[What needs to be done]: Copy out, from the data below, each line in which the word "watermark" occurs.

[Supplied information]:

--------

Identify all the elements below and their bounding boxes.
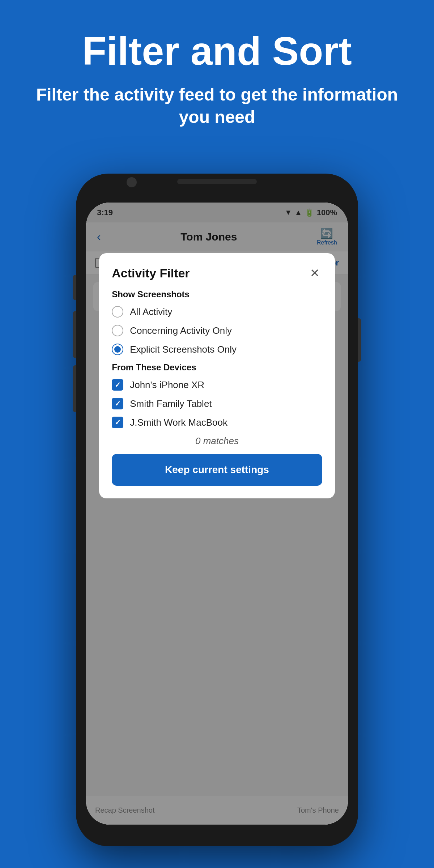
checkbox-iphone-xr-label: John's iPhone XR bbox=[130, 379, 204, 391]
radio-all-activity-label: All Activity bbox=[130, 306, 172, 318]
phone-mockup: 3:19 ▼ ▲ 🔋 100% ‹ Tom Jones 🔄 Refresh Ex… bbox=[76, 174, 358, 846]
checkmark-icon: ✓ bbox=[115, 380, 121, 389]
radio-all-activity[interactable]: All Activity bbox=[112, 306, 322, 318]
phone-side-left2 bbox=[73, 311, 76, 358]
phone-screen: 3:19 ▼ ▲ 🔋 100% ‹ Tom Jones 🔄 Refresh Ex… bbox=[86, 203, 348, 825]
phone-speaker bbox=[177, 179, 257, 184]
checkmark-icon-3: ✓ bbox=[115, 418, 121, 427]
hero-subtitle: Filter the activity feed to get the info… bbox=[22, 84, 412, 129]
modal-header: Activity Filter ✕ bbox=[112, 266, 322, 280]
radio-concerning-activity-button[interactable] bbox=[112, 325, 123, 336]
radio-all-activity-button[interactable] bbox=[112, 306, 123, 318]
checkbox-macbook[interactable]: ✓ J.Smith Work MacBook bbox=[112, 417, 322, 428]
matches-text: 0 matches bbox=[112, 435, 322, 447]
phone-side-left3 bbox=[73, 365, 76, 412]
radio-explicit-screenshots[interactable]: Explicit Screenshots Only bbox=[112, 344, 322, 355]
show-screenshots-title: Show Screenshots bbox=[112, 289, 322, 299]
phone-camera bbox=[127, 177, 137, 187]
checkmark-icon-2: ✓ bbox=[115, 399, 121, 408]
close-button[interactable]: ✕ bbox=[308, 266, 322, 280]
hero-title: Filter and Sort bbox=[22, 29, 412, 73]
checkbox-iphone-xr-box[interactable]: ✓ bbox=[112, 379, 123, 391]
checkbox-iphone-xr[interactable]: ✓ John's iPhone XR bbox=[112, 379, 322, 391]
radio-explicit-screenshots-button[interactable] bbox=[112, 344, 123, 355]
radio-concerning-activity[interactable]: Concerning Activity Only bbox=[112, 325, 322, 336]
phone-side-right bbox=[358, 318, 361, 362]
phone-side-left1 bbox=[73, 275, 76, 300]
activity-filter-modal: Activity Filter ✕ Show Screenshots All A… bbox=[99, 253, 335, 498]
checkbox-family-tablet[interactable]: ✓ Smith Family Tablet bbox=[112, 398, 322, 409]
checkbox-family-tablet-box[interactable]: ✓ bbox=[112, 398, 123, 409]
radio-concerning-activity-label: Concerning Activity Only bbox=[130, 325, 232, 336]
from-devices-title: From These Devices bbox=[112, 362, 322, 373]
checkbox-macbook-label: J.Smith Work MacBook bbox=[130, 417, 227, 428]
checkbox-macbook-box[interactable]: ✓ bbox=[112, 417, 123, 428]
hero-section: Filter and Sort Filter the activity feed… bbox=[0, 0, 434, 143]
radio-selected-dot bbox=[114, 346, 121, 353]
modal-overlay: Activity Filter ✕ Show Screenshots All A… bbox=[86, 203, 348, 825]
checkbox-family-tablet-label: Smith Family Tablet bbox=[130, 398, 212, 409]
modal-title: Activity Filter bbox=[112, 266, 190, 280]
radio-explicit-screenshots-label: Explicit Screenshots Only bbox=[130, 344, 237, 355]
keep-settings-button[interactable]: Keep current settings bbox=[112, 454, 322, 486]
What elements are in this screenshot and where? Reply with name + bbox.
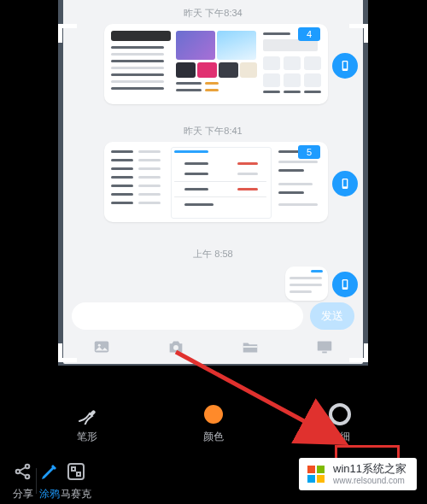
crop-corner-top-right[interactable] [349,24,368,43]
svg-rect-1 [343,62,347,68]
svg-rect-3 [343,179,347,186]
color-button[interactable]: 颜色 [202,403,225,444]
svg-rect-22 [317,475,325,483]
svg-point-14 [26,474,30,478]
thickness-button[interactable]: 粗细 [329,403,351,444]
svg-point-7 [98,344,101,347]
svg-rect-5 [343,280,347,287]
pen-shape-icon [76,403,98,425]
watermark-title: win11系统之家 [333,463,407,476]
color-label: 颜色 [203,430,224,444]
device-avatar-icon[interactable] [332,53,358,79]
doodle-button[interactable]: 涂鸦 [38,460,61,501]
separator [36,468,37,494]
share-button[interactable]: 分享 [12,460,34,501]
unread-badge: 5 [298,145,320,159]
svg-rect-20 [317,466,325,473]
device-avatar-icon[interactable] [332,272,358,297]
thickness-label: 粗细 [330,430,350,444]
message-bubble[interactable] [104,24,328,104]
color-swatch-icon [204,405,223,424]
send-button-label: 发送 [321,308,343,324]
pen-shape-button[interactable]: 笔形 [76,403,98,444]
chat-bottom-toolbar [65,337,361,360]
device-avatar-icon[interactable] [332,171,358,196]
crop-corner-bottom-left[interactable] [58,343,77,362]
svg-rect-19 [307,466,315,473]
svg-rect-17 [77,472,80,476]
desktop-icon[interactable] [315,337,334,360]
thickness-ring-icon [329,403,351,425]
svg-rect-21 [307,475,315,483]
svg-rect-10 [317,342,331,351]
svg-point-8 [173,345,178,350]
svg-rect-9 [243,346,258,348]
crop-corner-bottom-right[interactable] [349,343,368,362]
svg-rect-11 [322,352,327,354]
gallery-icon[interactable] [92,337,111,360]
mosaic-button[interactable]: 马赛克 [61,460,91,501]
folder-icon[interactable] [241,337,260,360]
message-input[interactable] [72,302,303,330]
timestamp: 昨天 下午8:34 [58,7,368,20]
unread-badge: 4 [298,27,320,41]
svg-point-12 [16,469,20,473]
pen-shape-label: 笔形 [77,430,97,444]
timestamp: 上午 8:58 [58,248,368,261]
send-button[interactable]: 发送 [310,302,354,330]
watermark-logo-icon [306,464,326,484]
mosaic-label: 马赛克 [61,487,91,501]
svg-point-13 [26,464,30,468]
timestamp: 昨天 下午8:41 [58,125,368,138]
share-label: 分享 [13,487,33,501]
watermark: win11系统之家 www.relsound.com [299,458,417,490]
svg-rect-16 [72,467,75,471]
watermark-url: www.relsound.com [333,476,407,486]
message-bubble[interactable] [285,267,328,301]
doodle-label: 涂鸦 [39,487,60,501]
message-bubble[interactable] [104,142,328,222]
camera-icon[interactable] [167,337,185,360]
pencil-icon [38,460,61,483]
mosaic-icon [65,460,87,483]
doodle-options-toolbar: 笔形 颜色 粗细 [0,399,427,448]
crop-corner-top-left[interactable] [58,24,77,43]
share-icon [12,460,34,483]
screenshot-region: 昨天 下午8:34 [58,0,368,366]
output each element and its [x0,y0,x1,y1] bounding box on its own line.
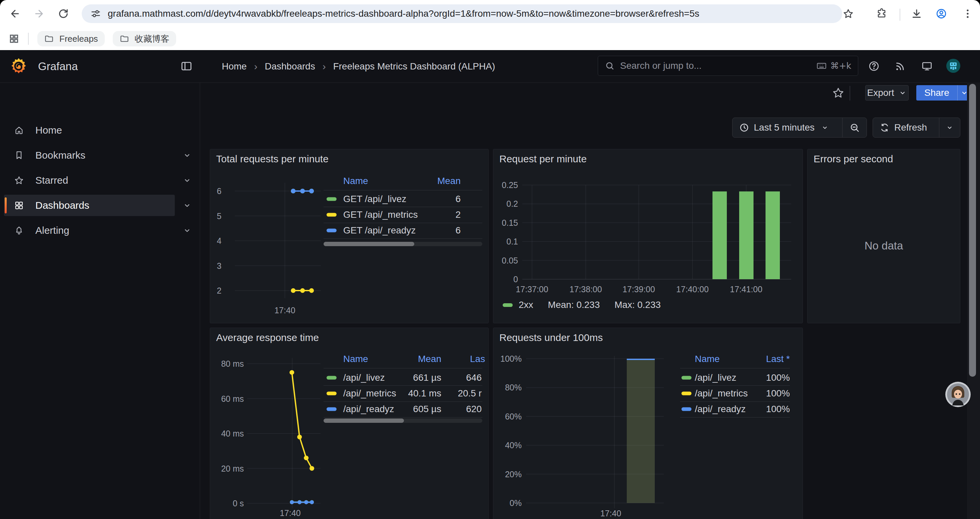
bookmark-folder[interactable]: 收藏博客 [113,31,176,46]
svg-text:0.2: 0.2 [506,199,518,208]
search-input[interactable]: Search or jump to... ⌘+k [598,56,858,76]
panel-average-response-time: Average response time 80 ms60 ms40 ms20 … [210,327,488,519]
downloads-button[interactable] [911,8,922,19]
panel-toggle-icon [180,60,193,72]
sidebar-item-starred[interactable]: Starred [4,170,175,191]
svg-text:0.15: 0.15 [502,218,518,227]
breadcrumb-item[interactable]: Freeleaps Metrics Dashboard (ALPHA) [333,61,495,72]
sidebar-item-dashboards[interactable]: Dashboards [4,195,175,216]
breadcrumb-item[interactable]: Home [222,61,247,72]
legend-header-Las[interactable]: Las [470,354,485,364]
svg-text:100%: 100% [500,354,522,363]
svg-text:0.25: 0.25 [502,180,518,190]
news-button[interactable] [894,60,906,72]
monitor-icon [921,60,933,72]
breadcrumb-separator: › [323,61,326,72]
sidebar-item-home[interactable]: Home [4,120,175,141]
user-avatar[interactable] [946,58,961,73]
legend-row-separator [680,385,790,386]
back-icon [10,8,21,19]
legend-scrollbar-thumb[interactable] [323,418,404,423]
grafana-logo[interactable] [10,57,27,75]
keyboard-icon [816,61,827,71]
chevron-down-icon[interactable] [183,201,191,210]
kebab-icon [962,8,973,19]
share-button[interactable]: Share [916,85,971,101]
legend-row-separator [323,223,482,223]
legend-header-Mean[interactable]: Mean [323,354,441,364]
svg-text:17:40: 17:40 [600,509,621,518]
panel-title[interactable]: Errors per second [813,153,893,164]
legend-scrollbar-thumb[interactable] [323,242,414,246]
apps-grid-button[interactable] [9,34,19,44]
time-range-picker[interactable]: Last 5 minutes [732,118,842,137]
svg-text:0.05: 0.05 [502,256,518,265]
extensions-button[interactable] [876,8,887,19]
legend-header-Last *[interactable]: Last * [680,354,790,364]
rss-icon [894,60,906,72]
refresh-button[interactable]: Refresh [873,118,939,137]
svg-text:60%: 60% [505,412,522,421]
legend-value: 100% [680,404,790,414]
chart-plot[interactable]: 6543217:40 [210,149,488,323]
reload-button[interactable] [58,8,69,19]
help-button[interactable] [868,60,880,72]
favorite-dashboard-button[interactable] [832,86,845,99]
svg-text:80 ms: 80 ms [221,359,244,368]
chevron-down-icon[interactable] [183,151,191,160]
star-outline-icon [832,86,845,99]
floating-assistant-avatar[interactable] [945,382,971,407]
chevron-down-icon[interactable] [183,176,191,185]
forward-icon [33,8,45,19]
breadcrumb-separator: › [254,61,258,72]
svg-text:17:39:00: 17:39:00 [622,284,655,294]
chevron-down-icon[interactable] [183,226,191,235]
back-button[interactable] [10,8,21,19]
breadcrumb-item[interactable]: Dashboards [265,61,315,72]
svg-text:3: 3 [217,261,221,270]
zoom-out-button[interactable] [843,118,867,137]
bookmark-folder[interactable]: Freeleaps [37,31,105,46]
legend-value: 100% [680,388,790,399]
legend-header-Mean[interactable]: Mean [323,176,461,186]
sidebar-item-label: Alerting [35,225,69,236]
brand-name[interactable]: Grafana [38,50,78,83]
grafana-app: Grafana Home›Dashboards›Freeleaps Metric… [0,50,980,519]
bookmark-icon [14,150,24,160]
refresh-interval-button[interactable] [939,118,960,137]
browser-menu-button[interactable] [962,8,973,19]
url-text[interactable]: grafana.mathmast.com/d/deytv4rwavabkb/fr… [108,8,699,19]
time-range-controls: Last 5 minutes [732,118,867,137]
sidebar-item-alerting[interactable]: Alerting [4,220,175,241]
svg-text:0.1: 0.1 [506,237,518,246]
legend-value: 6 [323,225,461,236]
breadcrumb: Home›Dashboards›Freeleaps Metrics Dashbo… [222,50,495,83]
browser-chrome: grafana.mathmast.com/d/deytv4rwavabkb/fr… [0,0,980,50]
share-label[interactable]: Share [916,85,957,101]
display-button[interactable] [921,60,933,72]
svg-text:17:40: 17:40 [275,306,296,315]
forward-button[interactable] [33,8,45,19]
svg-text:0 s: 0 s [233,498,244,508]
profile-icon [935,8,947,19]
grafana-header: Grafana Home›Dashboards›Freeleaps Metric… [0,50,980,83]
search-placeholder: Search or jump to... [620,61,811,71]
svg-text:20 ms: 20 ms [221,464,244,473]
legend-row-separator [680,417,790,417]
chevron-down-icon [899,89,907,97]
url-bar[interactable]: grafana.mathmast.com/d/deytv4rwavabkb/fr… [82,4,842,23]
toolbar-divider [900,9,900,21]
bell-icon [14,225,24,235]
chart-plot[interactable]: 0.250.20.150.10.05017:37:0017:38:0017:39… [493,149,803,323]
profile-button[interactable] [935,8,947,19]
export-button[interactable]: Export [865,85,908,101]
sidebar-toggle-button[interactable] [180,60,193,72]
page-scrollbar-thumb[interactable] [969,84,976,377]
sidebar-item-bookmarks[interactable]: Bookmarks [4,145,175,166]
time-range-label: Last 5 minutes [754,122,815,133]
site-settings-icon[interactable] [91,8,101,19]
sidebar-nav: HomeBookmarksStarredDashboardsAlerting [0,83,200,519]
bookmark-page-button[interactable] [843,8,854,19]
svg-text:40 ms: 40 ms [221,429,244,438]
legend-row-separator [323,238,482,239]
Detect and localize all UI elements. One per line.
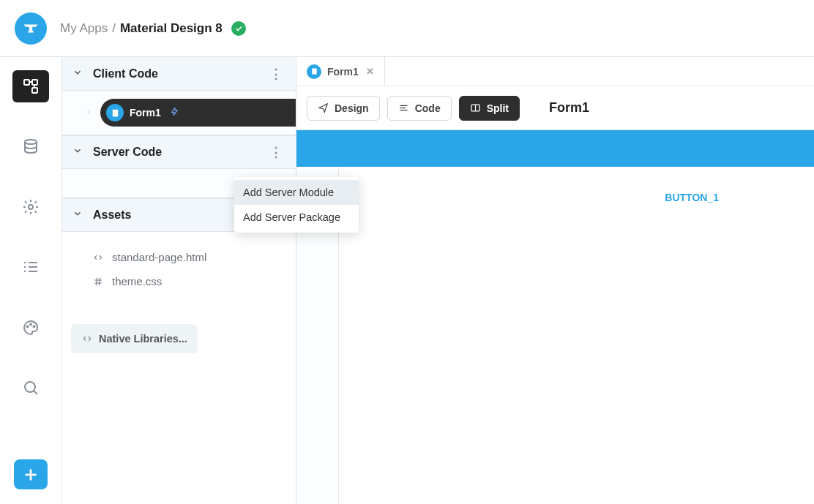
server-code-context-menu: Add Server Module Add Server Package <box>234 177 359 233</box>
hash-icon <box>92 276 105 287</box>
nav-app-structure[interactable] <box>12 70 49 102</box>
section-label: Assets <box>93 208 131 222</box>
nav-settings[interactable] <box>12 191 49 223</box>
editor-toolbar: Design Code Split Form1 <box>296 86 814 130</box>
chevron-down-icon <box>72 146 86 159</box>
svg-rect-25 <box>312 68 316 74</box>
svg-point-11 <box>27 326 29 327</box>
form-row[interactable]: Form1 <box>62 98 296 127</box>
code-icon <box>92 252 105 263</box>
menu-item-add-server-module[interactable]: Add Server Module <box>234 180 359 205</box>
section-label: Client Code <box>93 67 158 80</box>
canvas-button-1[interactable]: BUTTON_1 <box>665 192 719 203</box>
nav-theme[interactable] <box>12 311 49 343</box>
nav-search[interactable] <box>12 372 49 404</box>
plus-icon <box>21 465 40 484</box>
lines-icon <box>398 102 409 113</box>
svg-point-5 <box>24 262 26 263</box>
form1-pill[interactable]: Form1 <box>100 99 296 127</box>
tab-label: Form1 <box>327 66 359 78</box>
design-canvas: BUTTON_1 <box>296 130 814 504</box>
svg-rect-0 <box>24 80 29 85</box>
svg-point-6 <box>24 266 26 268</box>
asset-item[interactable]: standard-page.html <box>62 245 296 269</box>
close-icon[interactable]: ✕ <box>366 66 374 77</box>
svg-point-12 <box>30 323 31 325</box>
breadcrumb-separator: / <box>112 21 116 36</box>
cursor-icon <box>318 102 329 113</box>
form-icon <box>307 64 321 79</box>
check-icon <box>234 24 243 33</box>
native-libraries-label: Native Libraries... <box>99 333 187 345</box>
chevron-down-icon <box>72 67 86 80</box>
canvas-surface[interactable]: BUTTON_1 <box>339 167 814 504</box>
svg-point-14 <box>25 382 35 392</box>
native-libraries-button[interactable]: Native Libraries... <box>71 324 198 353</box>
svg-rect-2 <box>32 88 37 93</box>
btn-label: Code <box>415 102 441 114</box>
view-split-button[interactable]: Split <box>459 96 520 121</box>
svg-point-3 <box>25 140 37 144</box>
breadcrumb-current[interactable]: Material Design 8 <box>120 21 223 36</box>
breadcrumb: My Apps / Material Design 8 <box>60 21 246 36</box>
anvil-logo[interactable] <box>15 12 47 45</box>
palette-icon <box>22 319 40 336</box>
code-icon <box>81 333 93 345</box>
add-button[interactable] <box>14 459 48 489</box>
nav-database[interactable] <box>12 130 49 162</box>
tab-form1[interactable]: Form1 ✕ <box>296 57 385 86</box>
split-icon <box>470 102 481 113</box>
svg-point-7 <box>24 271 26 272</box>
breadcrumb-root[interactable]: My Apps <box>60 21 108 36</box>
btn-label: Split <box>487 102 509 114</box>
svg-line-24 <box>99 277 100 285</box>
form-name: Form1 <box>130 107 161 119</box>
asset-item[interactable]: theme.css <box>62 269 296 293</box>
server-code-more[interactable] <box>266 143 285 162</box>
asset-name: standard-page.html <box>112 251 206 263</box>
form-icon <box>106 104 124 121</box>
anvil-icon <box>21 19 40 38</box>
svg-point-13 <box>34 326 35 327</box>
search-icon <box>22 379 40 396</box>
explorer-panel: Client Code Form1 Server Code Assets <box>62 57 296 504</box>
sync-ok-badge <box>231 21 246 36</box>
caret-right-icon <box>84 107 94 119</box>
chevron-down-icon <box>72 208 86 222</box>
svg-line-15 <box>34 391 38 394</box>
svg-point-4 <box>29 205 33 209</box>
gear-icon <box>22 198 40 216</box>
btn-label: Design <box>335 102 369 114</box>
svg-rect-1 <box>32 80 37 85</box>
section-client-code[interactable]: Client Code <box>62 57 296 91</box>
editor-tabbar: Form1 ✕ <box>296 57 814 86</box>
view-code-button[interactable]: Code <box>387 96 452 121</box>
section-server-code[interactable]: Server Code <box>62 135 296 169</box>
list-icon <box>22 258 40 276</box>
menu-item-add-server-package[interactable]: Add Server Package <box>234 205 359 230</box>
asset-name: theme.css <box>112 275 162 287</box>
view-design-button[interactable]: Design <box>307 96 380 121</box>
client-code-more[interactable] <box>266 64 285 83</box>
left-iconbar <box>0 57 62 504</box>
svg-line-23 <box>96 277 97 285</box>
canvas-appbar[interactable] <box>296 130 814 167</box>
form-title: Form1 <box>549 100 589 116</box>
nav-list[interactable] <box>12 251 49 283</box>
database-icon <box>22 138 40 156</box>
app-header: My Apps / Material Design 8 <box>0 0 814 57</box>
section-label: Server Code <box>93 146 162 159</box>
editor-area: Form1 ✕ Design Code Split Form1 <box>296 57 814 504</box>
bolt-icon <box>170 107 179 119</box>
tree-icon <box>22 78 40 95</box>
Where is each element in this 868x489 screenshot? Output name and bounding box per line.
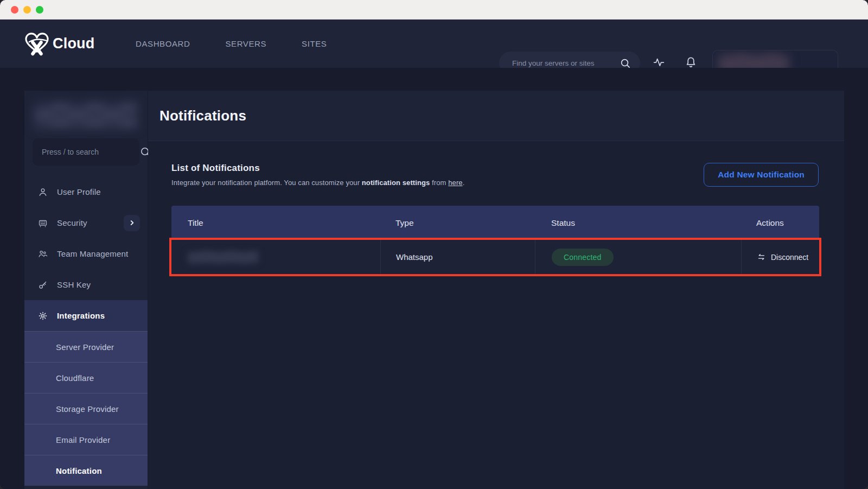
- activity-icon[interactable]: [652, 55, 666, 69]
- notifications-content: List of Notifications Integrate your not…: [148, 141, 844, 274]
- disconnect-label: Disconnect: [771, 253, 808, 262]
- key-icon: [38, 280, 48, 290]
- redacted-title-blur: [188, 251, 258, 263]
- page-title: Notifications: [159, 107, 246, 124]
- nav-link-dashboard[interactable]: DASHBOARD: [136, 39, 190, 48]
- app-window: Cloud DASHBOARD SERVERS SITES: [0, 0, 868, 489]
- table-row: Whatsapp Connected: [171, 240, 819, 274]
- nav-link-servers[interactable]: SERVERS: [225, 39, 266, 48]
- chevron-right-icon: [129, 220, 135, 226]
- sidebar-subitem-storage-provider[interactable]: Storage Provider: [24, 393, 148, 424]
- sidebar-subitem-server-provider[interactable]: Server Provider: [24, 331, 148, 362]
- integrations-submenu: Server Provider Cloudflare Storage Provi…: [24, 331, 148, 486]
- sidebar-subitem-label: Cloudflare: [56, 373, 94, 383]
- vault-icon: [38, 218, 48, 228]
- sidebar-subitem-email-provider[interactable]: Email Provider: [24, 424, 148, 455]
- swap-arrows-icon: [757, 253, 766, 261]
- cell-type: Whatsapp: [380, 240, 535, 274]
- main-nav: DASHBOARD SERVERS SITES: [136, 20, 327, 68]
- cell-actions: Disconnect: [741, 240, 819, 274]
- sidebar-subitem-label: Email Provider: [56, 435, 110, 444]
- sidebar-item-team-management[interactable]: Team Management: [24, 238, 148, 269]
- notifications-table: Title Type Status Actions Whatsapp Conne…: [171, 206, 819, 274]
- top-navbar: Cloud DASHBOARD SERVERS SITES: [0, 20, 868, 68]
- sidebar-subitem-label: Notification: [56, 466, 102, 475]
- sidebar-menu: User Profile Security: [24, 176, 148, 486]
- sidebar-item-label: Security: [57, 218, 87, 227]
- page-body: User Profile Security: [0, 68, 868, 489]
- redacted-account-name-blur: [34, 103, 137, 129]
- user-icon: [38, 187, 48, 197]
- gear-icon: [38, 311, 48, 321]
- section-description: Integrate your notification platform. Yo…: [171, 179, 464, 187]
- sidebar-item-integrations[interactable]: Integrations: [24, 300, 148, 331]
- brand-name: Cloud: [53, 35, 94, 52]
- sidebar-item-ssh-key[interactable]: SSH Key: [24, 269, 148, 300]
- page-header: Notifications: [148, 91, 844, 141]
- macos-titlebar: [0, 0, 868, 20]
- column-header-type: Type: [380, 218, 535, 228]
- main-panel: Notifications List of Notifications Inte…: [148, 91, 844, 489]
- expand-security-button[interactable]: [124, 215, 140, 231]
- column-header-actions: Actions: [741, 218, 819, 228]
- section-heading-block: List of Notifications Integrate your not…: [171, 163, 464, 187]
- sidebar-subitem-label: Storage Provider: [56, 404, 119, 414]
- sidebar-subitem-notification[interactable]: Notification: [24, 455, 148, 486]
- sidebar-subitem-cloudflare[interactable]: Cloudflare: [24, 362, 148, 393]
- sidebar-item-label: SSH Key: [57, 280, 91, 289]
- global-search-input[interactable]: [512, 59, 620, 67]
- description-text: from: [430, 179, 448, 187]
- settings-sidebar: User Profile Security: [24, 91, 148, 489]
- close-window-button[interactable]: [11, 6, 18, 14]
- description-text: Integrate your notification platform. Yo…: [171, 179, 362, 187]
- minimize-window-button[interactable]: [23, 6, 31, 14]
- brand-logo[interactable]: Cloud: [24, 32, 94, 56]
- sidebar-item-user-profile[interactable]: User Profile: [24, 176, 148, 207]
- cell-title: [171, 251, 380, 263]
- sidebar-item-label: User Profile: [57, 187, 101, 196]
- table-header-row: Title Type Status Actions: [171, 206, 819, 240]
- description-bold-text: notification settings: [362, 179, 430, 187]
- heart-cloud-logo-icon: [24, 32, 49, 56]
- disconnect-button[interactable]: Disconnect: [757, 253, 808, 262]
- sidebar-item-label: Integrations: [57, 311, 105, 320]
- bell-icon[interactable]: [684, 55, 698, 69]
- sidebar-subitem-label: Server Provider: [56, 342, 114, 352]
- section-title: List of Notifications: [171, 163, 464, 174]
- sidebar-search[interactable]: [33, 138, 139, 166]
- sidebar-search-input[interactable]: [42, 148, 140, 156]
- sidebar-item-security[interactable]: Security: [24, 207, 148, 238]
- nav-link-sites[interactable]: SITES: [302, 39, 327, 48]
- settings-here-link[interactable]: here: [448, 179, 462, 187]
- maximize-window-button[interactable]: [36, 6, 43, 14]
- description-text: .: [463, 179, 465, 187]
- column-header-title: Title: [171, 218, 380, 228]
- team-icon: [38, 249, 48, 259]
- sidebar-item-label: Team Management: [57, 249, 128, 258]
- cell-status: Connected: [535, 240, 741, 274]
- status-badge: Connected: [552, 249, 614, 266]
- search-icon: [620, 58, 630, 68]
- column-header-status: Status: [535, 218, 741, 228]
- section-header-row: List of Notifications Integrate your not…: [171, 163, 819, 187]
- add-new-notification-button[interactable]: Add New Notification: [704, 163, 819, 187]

--------

[Result]:
watermark-title: win11系统之家 [333,463,407,476]
watermark-logo-icon [306,464,326,484]
watermark: win11系统之家 www.relsound.com [299,458,417,490]
watermark-url: www.relsound.com [333,476,407,486]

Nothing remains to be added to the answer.